L’actuel min­istère « de l’Environnement et de l’Urbanisation » com­bine ironique­ment deux intérêts con­flictuels. Brux­elles a ain­si dénon­cé dès 2012 « le déséquili­bre entre ces deux enjeux et le manque d’attention con­cer­nant l’environnement dans le cadre des grands pro­jets urbains ».

Et l’avenir ?
Code de l’environnement (loi cadre depuis 1989), Con­ven­tion Mar­pol 73–78 pour la préven­tion de la pol­lu­tion par les navires, Con­ven­tion des eaux de Bal­last (2014), la Turquie est sig­nataire de plusieurs textes et accords inter­na­tionaux. Elle pré­side en out­re l’organisation de la coopéra­tion économique de la mer noire dont la pro­tec­tion de l’environnement est un des domaines de com­pé­tence et est parte­naire du pro­gramme envi­ron­nemen­tal des Nations Unies (UNEP). Sur le papi­er, tout va donc dans le bon sens.
« Il est pos­si­ble que le car­ac­tère mod­éré­ment con­traig­nant des régle­men­ta­tions envi­ron­nemen­tales attire des activ­ités pol­lu­antes », déplore cepen­dant le rap­port 2016 de l’OCDE sur la Turquie. L’organisation appelle à amélior­er les con­trôles et à ren­dre les mesures de réduc­tion des pol­lu­tions plus effi­caces par rap­port à leur coût. Des avancées en matière de réduc­tion de l’économie informelle amélior­eraient la trans­parence des entre­pris­es et facilit­eraient l’application de ces mesures, ajoute-t-elle. Les sci­en­tifiques turcs récla­ment égale­ment en choeur un meilleur respect des textes et un plus grand con­trôle des cen­tres d’épuration.
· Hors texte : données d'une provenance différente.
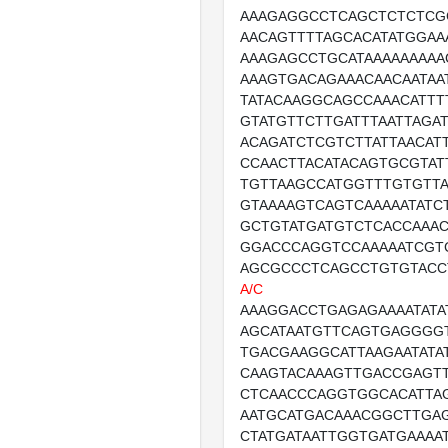
AAAGAGGCCTCAGCTCTCTCG
AACAGTTTTAGCACATATGGAA
AAAGAGCCTGCATAAAAAAAAA
AAAGTGACAGAAACAACAATAA
TATACAAGGCAGCCAAACATTT
GTATGTTCTTGATTTAATTAGA
ACAGATCTCGTCTTATTAACATT
CCAACTTACATACAGTGCGTAT
TGTTAAGCCATGGTTTGTGTTA
GTAAAAGTCAGTCAAAAATATC
GCTGTATGATGTCTCACCAAA
GGACCCAGGTCCAAAAATCGT
AGCGCCCTCAGCCTGTGTACC
A/C
AAAGGACCTGAGAGAAAATATA
AGCATAATGTTCAGTGAGGGGT
TGACGAAGGCATTAAGAATATA
CAAGTACAAAGTTGACCGAGT
CTCAACCCAGGTGGCACATTA
AATGCATGACAAACGGCTTGA
CTATGATAATTGGTGATGAAAA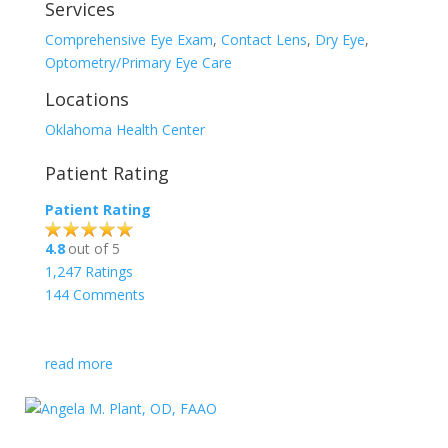
Services
Comprehensive Eye Exam
,
Contact Lens
,
Dry Eye
,
Optometry/Primary Eye Care
Locations
Oklahoma Health Center
Patient Rating
Patient Rating
4.8
out of 5
1,247
Ratings
144
Comments
read more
Dans le cadre du proces­sus d’adhésion entamé en 2005 (2009 pour le chapitre con­sacré à l’environnement), l’Union européenne en est à son deux­ième volet d’allocations (IPA II) au pays, dont la dernière tranche 2014–2020 con­sacre 600 mil­lions d’euros aux mis­es aux normes envi­ron­nemen­tales. Une par­tie sera dédiée à la con­struc­tion de nou­velles usines de traite­ment des eaux.
« Les lég­is­la­tions turques et européennes ne sont pas suff­isantes, sans lég­is­la­tion inter­na­tionale ces lois n’engendreront que des délo­cal­i­sa­tions de pro­duc­tion », jauge Bahadir Kalea­gasi, secré­taire général du groupe­ment d’entreprises Tusi­ad tout en prô­nant une révo­lu­tion indus­trielle vers des tech­nolo­gies non pol­lu­antes.
Or la com­mis­sion européenne demande tou­jours Ankara de s’aligner sur ses direc­tives en matière de traite­ment des déchets, des eaux, de pol­lu­tions indus­trielles mais aus­si à assur­er le droit du pub­lic à l’information con­cer­nant ces ques­tions. Elle regrette que l’application de sa lég­is­la­tion sur les bio­cides (dés­in­fec­tants, insec­ti­cides) n’y soit prévue qu’en 2020 et que le pays n’ait pas encore rat­i­fié la Con­ven­tion de Rot­ter­dam du PNUE (pro­gramme des nations unies pour l’environnement) et l’encourage à pour­suiv­re ses efforts en terme d’adhésion aux con­ven­tions mar­itimes inter­na­tionales. Dans un con­texte de ten­sions bilatérales, se désole Bahadir Kalea­gasi, « la force trans­for­ma­trice de l’UE s’est beau­coup affaib­lie à cause d’erreurs des deux cotés, les pro­grès en terme d’environnement en sont une des vic­times ».